- Education: University of New South Wales
- Occupations: Physician, mountaineer

= Nikki Bart =

Australian mountain climber

Nikki (Nicole) Bart is an Australian mountaineer and medical doctor with a specialist interest in hypoxia secondary to high altitude. She and her mother, Cheryl Bart, were the first mother-daughter team to summit Mount Everest and complete the Seven Summits.

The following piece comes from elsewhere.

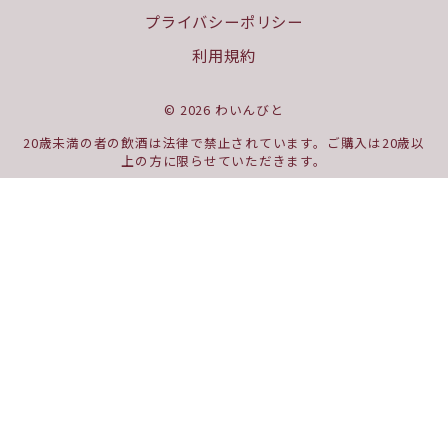
プライバシーポリシー
利用規約
© 2026 わいんびと
20歳未満の者の飲酒は法律で禁止されています。ご購入は20歳以
上の方に限らせていただきます。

==Early life and education==
Bart was raised in the Eastern Suburbs of Sydney and attended Moriah College. She went on to complete a Bachelor of Medicine, Bachelor of Surgery with honours at the University of New South Wales (UNSW).

==Career==

Nikki Bart and her mother Cheryl Bart completed the Seven Summits challenge—climbing the highest mountains on each continent—over eight years. From 2001 to 2008, mother and daughter successfully climbed Mount Elbrus (Russia), Denali (United States), Kilimanjaro (Tanzania), Aconcagua (Argentina), Vinson Massif (Antarctica), and Mount Kosciuszko (Australia). In May 2008, when they reached the summit of Mount Everest (Nepal), they became the first mother-daughter duo to have done so. Their Everest ascent also marked their completion of the Seven Summits, also making them the first mother and daughter to have completed the challenge. At the time, Nikki was in her sixth and final year of studying medicine. In 2008, Nikki and Cheryl Bart were jointly awarded the Australian Geographic Spirit of Adventure Award.

In 2011, Bart skied to the North Pole and has plans to ski to the South Pole to complete the Explorers Grand Slam challenge.

Having completed a M.B., B.S.(Hons.) at the University of New South Wales, Bart completed medical registrar and cardiology training at St Vincent's Hospital. She currently works as a heart-failure and transplant cardiologist and scientist, with special interests in advanced cardiac imaging, pulmonary hypertension, and cardiac genetics, at the Victor Chang Cardiac Research Institute.

Bart is a conjoint associate lecturer at UNSW and the University of Notre Dame in medicine. Bart is the recipient of a 2010 John Monash Scholarship and used her scholarship to complete research on hypoxia at the University of Oxford while working as a physician at John Radcliffe Hospital. She also received teaching awards from Green Templeton College at Oxford University.

In 2013, she received an Avant scholarship which allowed her to continue her research in Australia, where she worked in the area of heart failure cardiology as a clinician-scientist. She is also a guest lecturer for the Harvard Extension School and for the Australian College of Sports Physicians.